There’s a lot more that can be done here, but we’ll move on to clustering these inauguration speeches. This will require the use of the document-term matrix, which is a matrix that has documents in the rows, words in the columns, and entries that represent the frequency within the row’s document of the column’s term. The tidytext packages uses the cast_dtm function to create the document-term matrix, and the output can then be used by the tm package and other R commands for analysis.
To show the hierarchical clustering analysis, we can simply compute a distance matrix, which can be fed into hclust:
It’s pretty interesting that Speech 26 is unlike nearly all the others. This was William Henry Harrison discussing something about the Roman aristocracy, something other presidents have not felt the need to do very much.
Let’s say we want to break these speeches into a given number of clusters. We can use the k-means approach.

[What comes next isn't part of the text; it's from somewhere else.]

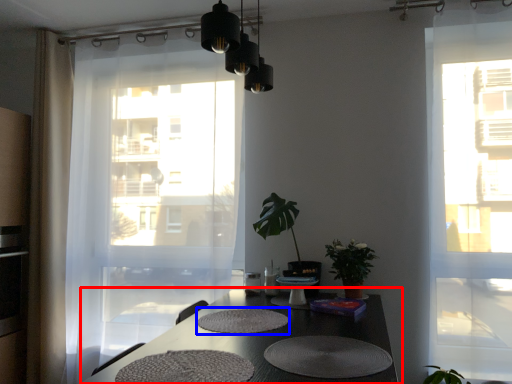 Question: Which object is further to the camera taking this photo, table (highlighted by a red box) or mat (highlighted by a blue box)?

Choices:
 (A) table
 (B) mat

Answer: (B)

Membership of speeches in clusters is here:
It’s interesting to note that all of the speeches since Hoover (i.e. 49 through 70) have either been either in category 1 or 5, with the latest ones being in Cluster 1 (this includes Reagan, Bush, Clinton, Bush, Obama, and Trump). Nearly all speeches discuss the relationship between government and its people (as you would expect from an inauguration speech), but Cluster 5 seems to put more emphasis on people, and Cluster 1 on government. Hmmm…
Of course, you can probably get something different with fewer clusters, and you can use the hierarchical clustering analysis above to justify a different number of clusters.
We return to the bag-of-words tidytext paradigm to do a sentiment analysis. The sentiment analysis we do here is very simple (perhaps oversimplified), and tidytext supports more sophisticated analysis. But this is a start. We start by going back to the one-record-per-speech data frame, and scoring words based on sentiment. We don’t worry about stop words at this point, because they will likely be scored as 0 anyway. We use the Bing sentiment list, which basically scores words as positive or negative (or nothing). We assign a score that basically gives a +1 to positive and -1 to negative. Then we add up the score column, and divide by the number of words in the speech. (Which is why we did not eliminate stop words here.) This gives a sort of average positivity/negativity score per word in the speech. If the score is negative, there are more negative words in the speech than positive. If the score is positive, there are more positive words. The higher the absolute value of the score, the higher the imbalance in positive/negative words. Similarly, we just count the number of sentiment words (whether positive or negative) to get an idea of the emotional content of the speech. (Note: this is a preliminary analysis. This does not distinguish between, say, “good” and “not good”. So take any individual results with a grain of salt and dig deeper.)
Grover Cleveland and James Madison had the speeches with the highest emotional content, followed by Jimmy Carter and George W. Bush. Wilson, Franklin D. Roosevelt, and George Washington had the lowest emotional content. Abraham Lincoln (in 1860) had the speech with the least positive content (all speeches were positive on balance). William Henry Harrison’s odd speech about the Romans had near the least emotional content, and was one of the least positive speeches.
This analysis of inauguration speeches comes at a time where the change of US presidential power has a different feel, even the inauguration speech. The preliminary analysis above shows that Trump’s speech was similar in topics to speeches for the last 40 or so years, and nothing notable in its emotional content.
This first start revealed a few interesting patterns, but a more sophisticated analysis might reveal something further.